During a two-day study tour as part of INMA’s Media Subscriptions Week 3.0, Axel Springer-owned companies eMarketer and Business Insider shared lessons learned in building a subscriptions business but from different perspectives—eMarketer is a B2B company while Business Insider is B2C.
Despite this difference, the lessons learned were the same at their core.
1. Aggregation can be powerful and worth paying for if you wrap value and context around it.
eMarketer is built on aggregated data and aims to become the world’s leading research company focused on digital transformation.

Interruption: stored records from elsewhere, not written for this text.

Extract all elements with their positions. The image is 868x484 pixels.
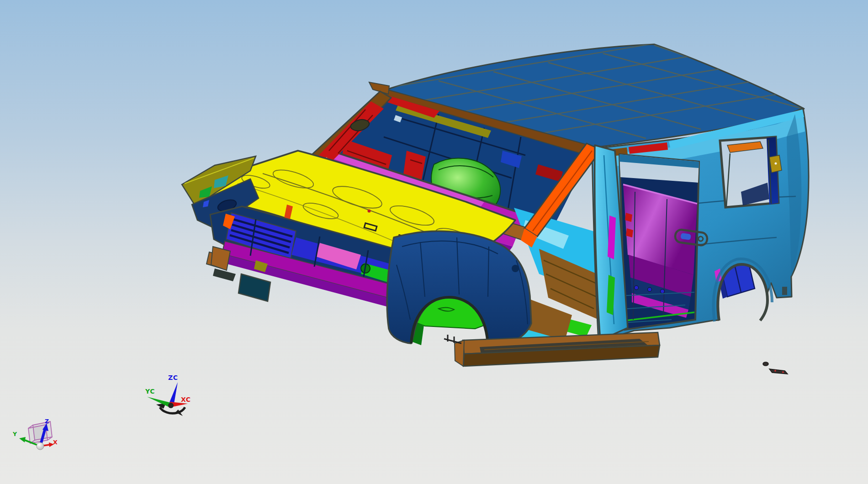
rocker-bolt-1 — [635, 286, 639, 290]
wcs-z-label: ZC — [168, 374, 178, 381]
wcs-origin-knob[interactable] — [168, 403, 174, 408]
rocker-bolt-3 — [661, 289, 665, 294]
datum-z-label: Z — [45, 418, 49, 425]
wcs-x-label: XC — [181, 396, 191, 403]
datum-x-label: X — [53, 439, 58, 446]
cad-viewport: ZC YC XC Z Y X — [0, 0, 868, 484]
bracket-red-dot-1 — [774, 370, 776, 372]
datum-origin-sphere[interactable] — [37, 442, 44, 450]
quarter-window — [720, 137, 782, 207]
rear-door-opening — [619, 153, 699, 330]
datum-y-label: Y — [12, 431, 17, 437]
fender-hole — [512, 265, 519, 272]
quarter-bracket-notch — [782, 287, 787, 295]
wcs-y-label: YC — [145, 388, 155, 395]
hood-latch-dot — [368, 210, 371, 213]
loose-nub[interactable] — [763, 362, 768, 366]
rocker-bolt-2 — [648, 288, 652, 292]
plate-hole — [775, 163, 777, 165]
bracket-red-dot-2 — [782, 371, 784, 373]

The company has built its business model on aggregating, filtering, organising, and analysing information, Geoff Ramsey, co-founder and chief evangelist, said.
There is no one version of truth, he added, calling the information aggregation a prism.
“Every piece of data or information provides a different kind of lens or light through which you can view what’s going on,” he said.
At Business Insider, value and context lie in the content distribution. The company works to bring value by thinking hard about how and where content is distributed, Claudius Senst, member of the executive team, said.
“We always focus on distributing our stories across relevant channels, with emphasis on the relevant,” he said. This also creates various entry points to the subscription product.
2. When content is your product, trust is vital.
eMarketer invokes trust with a multi-sourced approach, Ramsey said, and also aims to be completely transparent about the process. If new information comes in, eMarketer will openly make adjustments and create updates to previous predictions.
“We do not have a monopoly on the truth and nobody does,” he added.
As a brand, Senst said Business Insider has risen in trust amoung investors according to recent data. This indicates that the brand, which started as a blog in 2007, has established itself as a trustworthy sources of information.
3. Great content lends itself to the best form of marketing.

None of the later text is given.